So many people loved Tony and looked up to him. They may have admired his humility most of all. Yet Tony was more than humble: he had a tendency to sell himself short. The father I knew was often painfully aware of his own faults. Flawed characters and underdogs appealed to him, including, of course, the Littlest Angel.
Midway through the story, the “Understanding Angel”–for me at the time and even still, a stand-in for my father–kindly takes the Littlest Angel aside and listens to his troubles. He empathizes, then offers to grant him a wish. The Littlest Angel requests the box of treasures hidden beneath his bed at home which contains a butterfly’s wing, a bird’s egg, two white stones, and his dead dog’s worn collar: mementos of earth that will make the perfection of heaven all the more bearable.
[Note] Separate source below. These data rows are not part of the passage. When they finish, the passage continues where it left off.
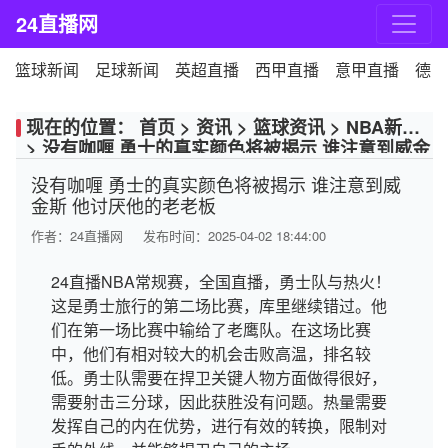
24直播网
篮球新闻
足球新闻
英超直播
西甲直播
意甲直播
德甲
现在的位置：
首页
>
资讯
>
篮球资讯
>
NBA新闻
>
没有咖喱 勇士的真实颜色将被揭示 谁注意到威金
斯 他讨厌他的老老板
没有咖喱 勇士的真实颜色将被揭示 谁注意到威
金斯 他讨厌他的老老板
作者：
24直播网
发布时间：2025-04-02 18:44:00
24直播NBA常规赛，全国直播，勇士队与热火！
这是勇士旅行的第二场比赛，库里继续错过。他
们在第一场比赛中输给了老鹰队。在这场比赛
中，他们有相对较大的机会击败高温，排名较
低。勇士队需要在捍卫关键人物方面做得很好，
需要射击三分球，因此获胜没有问题。热量需要
发挥自己的内在优势，进行有效的转换，限制对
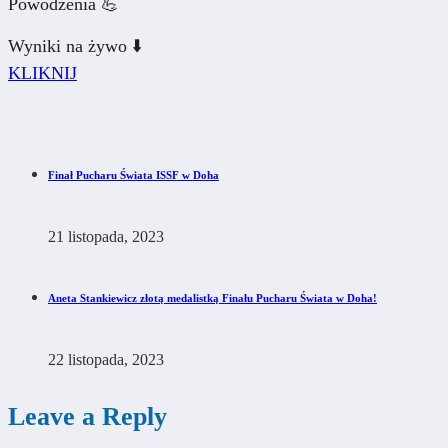
Powodzenia 💪
Wyniki na żywo ⬇️
KLIKNIJ
Finał Pucharu Świata ISSF w Doha
21 listopada, 2023
Aneta Stankiewicz złotą medalistką Finału Pucharu Świata w Doha!
22 listopada, 2023
Leave a Reply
We at 605 the Parkway knew my father as a dreamer, a romantic, an idealist. “Your head is in the clouds,” we would tell him. But my dad’s appreciation for the The Littlest Angel reminds us of his ultimate earthiness. Tony Speno loved life. He loved the things of this world: fresh powder on a Rocky Mountain ski slope, a glass of tinto shared with a sympathetic stranger in a Basque bodega, the graceful stance of an egret in a Kiawah Island lagoon, a home-cooked dinner around the dining room table with Sandy, his children and grandchildren.
In his last years and months, my father was shrinking in stature. Even still, he would never qualify as God’s “littlest angel.” On the other hand–and I think you will agree–he has probably already established himself as being among heaven’s humblest–and gentlest–new angels.